O Que Fazer Quando Seu Filho Odeia Cortar o Cabelo?

O Que Fazer Quando Seu Filho Odeia Cortar o Cabelo?
Ellen Cristie
Ellen Cristie26, Novembro - 20205.5 minutos de leitura

A ida de um bebê ou uma criança pequena ao cabeleireiro pode se transformar em um martírio na vida das mães. Cenas de choro, gritos e escândalos não são raros quando envolvem os pequenos e os cabelos.

Para respirar aliviada, evitando o desgaste de seu filho e a fadiga de passar por um momento de estresse, você pode lançar mão de alguns subterfúgios para reverter a situação e fazer com que esses minutos no salão possam ser prazerosos. Aí vão algumas dicas:

Controle o medo do seu filho

Uma dica preciosa, inclusive dos profissionais da área, é evitar palavras como “corte” ou “cortar”. Troque por aparar, “ficar bonito” etc.
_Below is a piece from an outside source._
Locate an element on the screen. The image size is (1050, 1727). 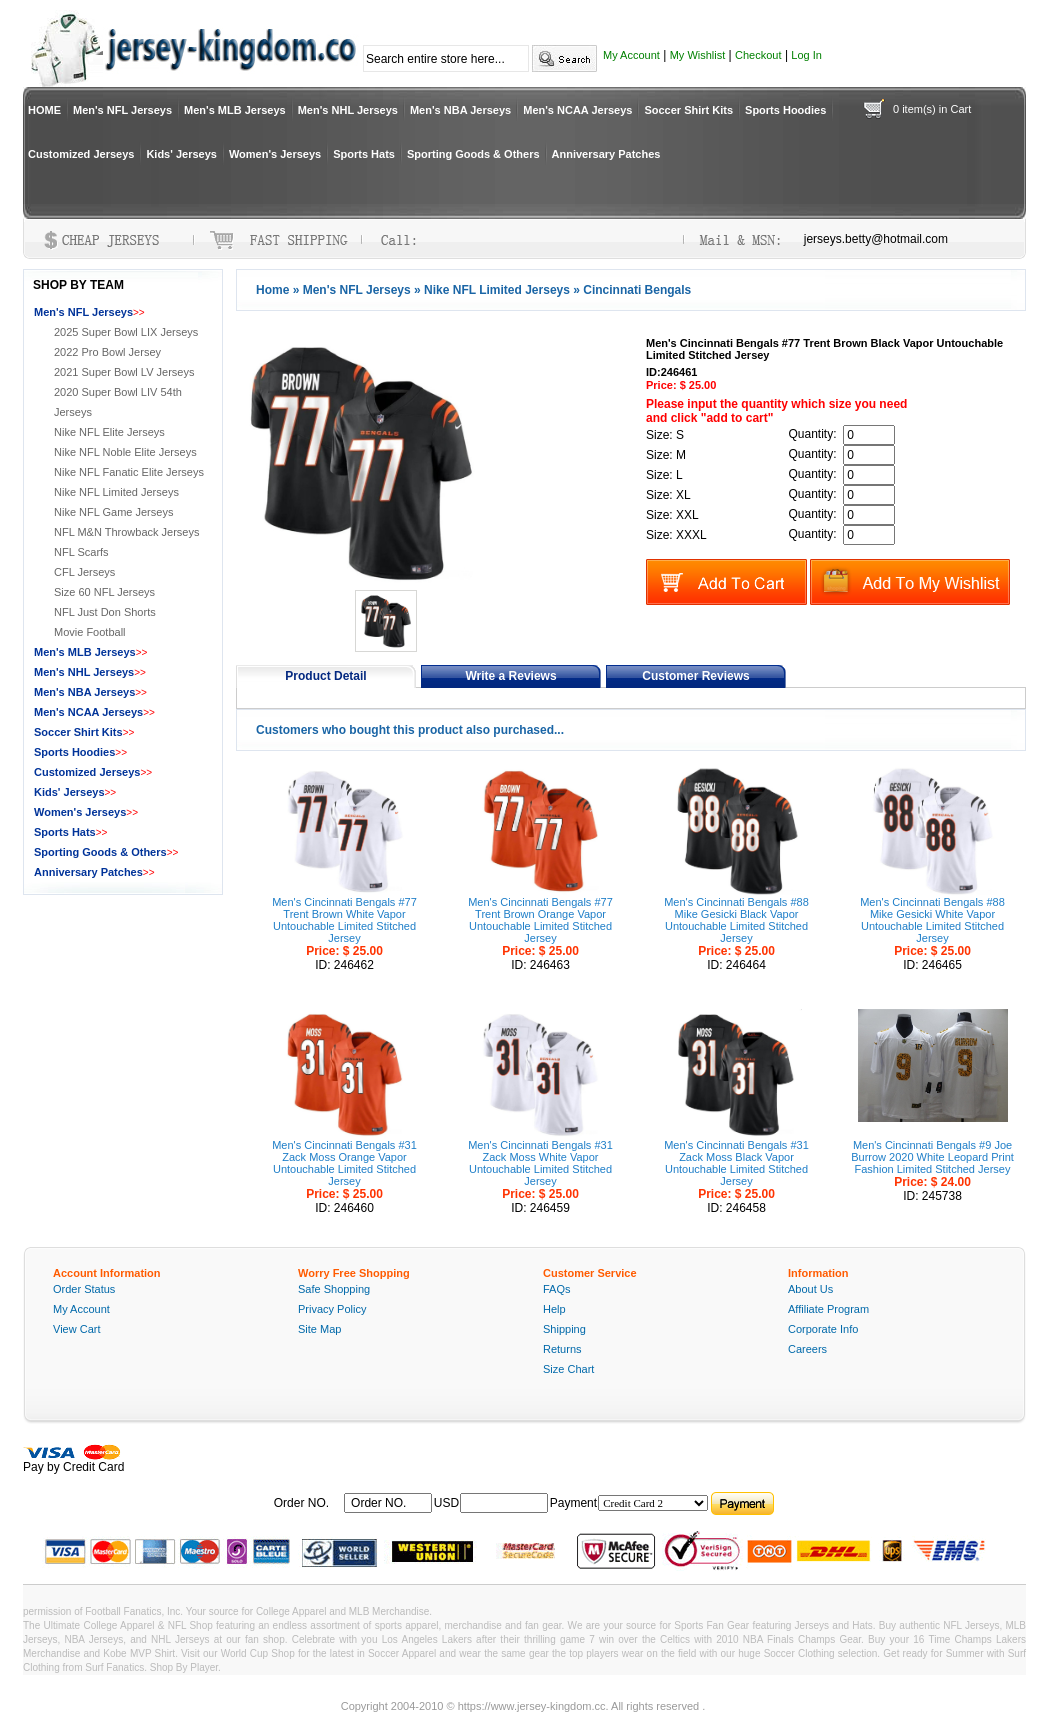 Product Detail is located at coordinates (325, 676).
Corte ou cortar pode estar relacionado à dor.

O barulho e o formato da tesoura também podem ser motivos de medo e, para minimizar essa sensação, use os utensílios da cozinha para tratar o corte com descontração.
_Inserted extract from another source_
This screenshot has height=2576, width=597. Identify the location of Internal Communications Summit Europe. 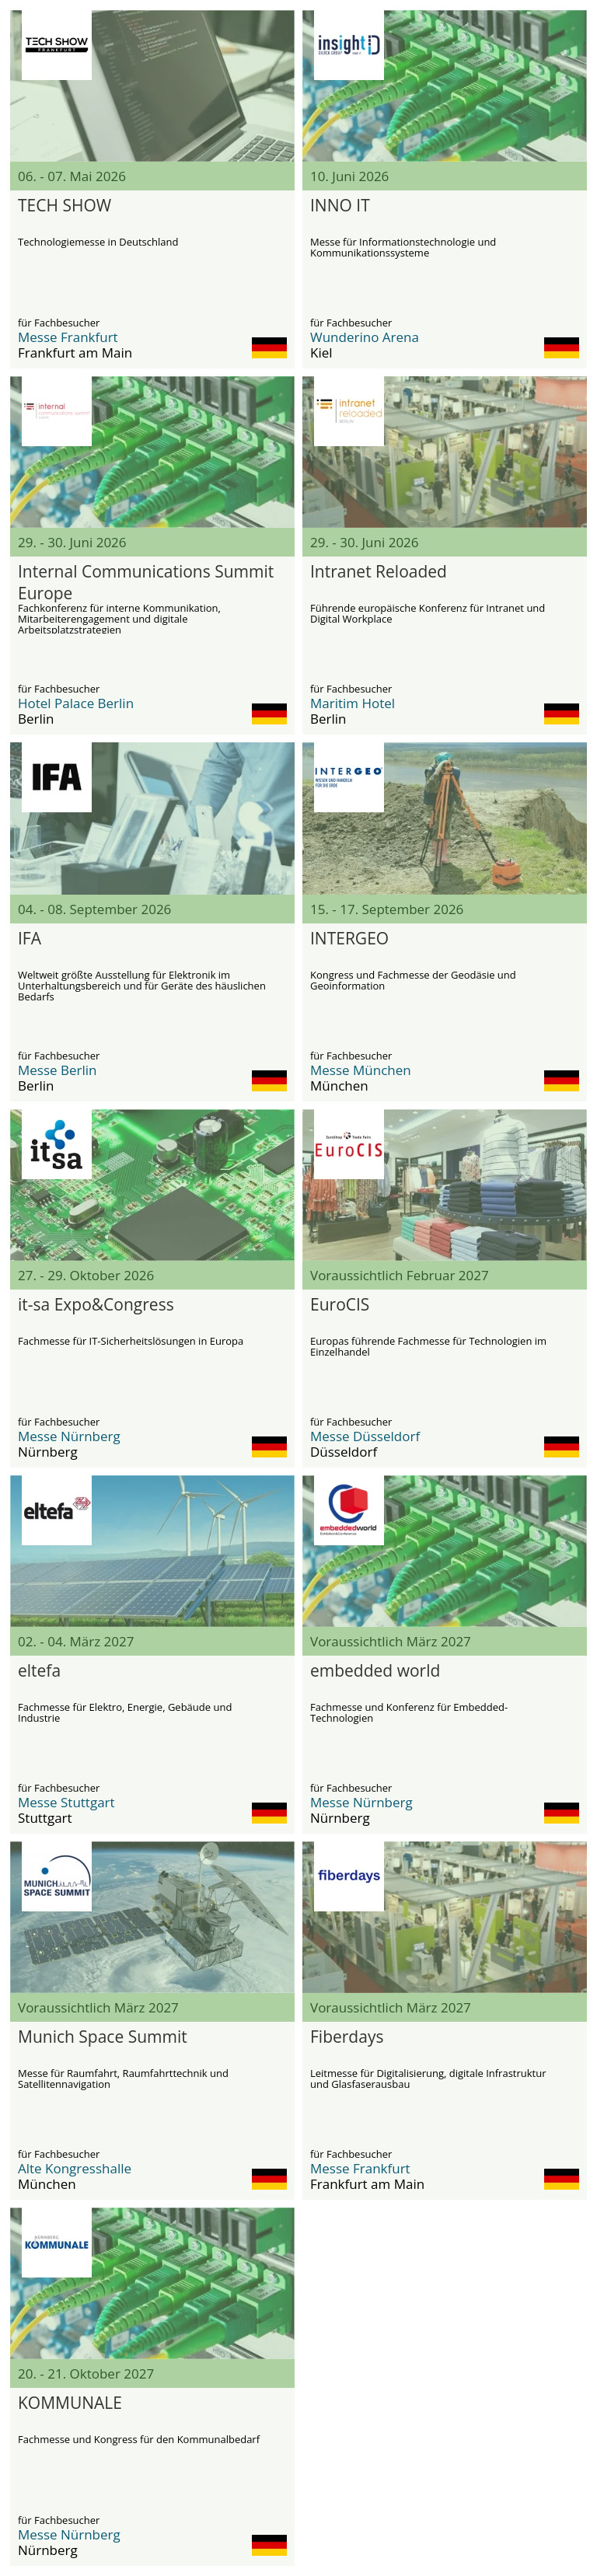 (146, 581).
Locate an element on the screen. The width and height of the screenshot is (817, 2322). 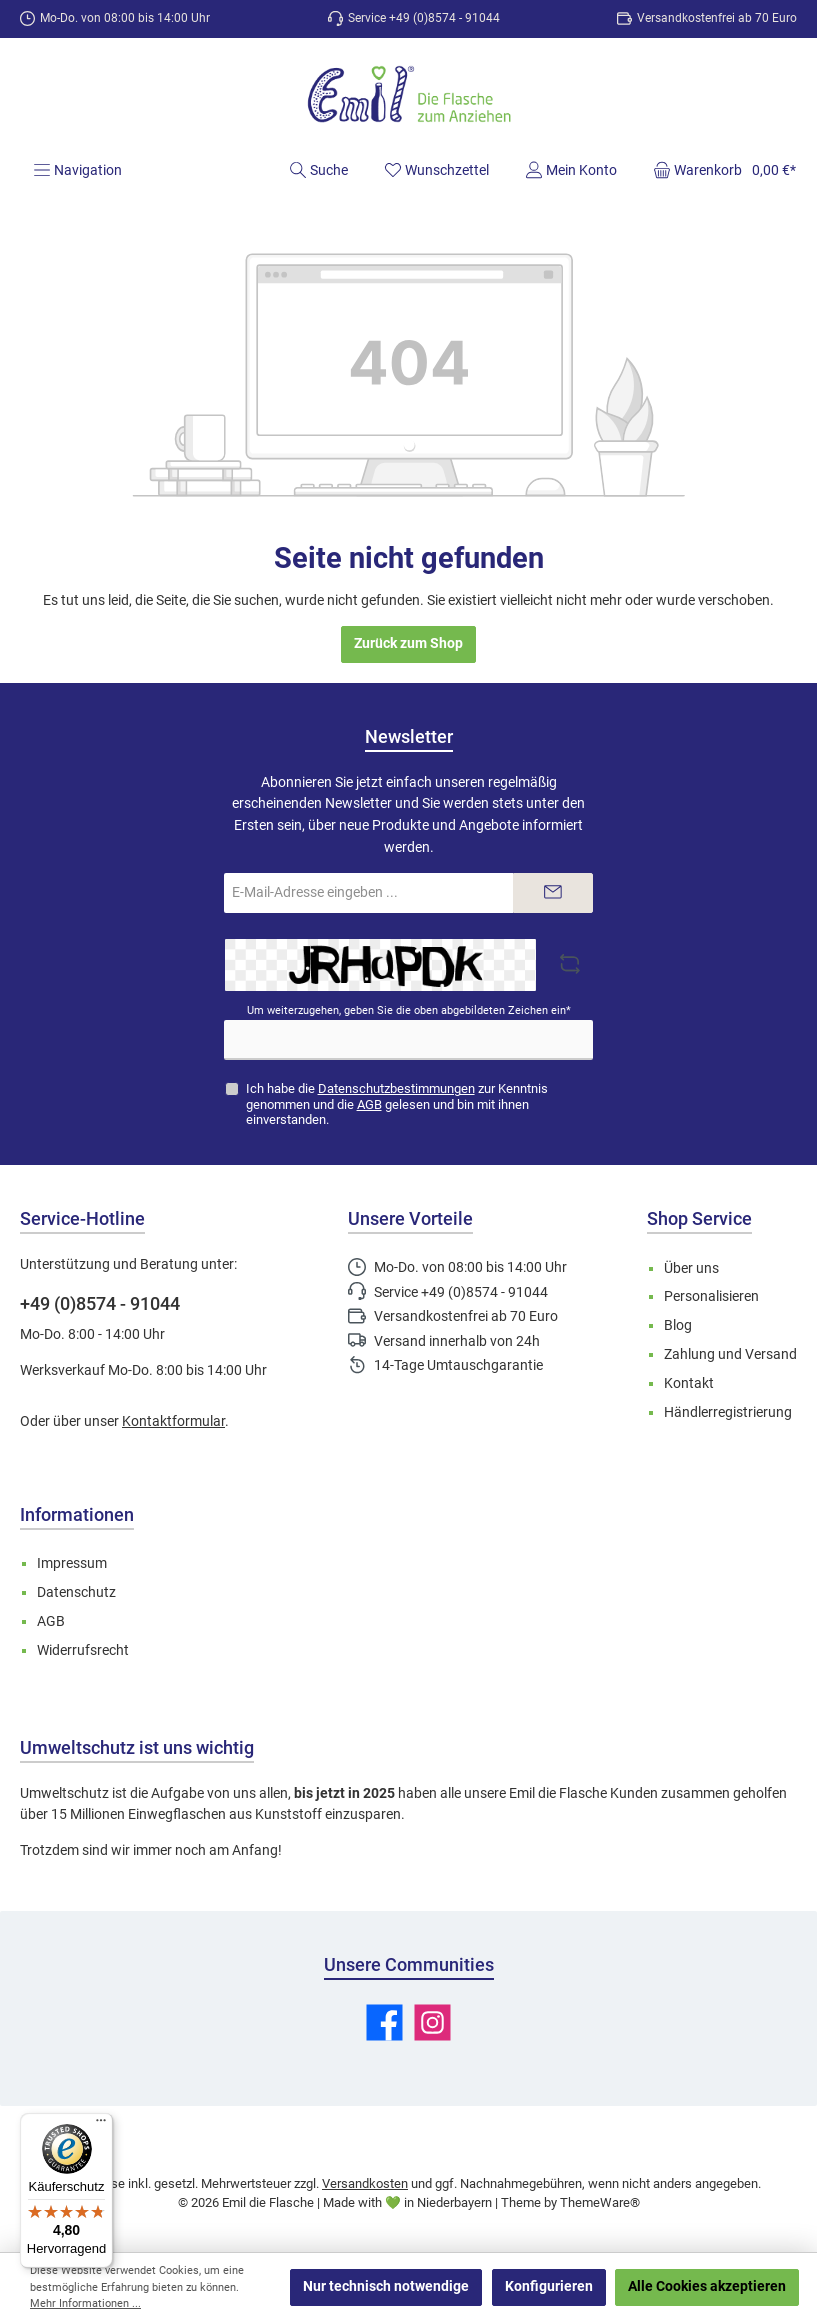 AGB is located at coordinates (369, 1104).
Uma colher de pau ou um garfo de duas pontas podem servir como “tesouras” improvisadas e fazer com que a criança olhe para uma tesoura real de forma lúdica.

Outra opção é recorrer ao boneco (a) preferido (a) da criança. Simule um corte de cabelo no brinquedo. Isso pode ajudá-la a perceber que cortar cabelo é algo natural e leve.
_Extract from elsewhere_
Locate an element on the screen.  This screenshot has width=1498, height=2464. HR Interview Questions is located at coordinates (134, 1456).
Vá em salões especializados

Nada de salões de beleza de adultos, um erro muito comum cometido pelos pais. “Vou levar você à barbearia que o papai corta o cabelo e a barba”, “Vamos ao salão da mamãe para você conhecer meu cabeleireiro”. Nessas horas, o mais recomendável é recorrer a salões infantis, geralmente decorados e ergonomicamente pensados para o tamanho das crianças e suas demandas.

Encontre uma distração

Cadeiras em forma de carrinhos, brinquedos coloridos, livros, gibis, personagens infantis e um profissional sorridente ajudam a distrair a criança até que ela compreenda a situação.

Em algumas casas, há televisão com programação para a criança – um bom atrativo enquanto a tesoura trabalha. Uma área reservada a brincadeiras também pode fazer com que seu filho – antes ou depois do corte – possa interagir com outras crianças, facilitando, assim, a próxima ida ao salão.

Não force a barra; espera a hora certa

Se em um determinado dia, você leva seu filho ao salão e percebe que ele está nervoso, inquieto e que realmente não foi uma boa escolha, tente uma vez. Não mais que isso.

Forçar a criança a fazer o que ela não quer definitivamente não é a melhor estratégia, porque essa atitude pode desencadear um trauma, o que dificulta ainda mais a relação com a tesoura.

Uma alternativa é levá-la ao salão em dias mais tranquilos, com menos barulho, evitando finais de semana ou horários considerados cheios. No caso do profissional, o ideal é que o corte não se prolongue por muito tempo. Crianças são agitadas, não conseguem ficar por muito tempo paradas ou no mesmo lugar.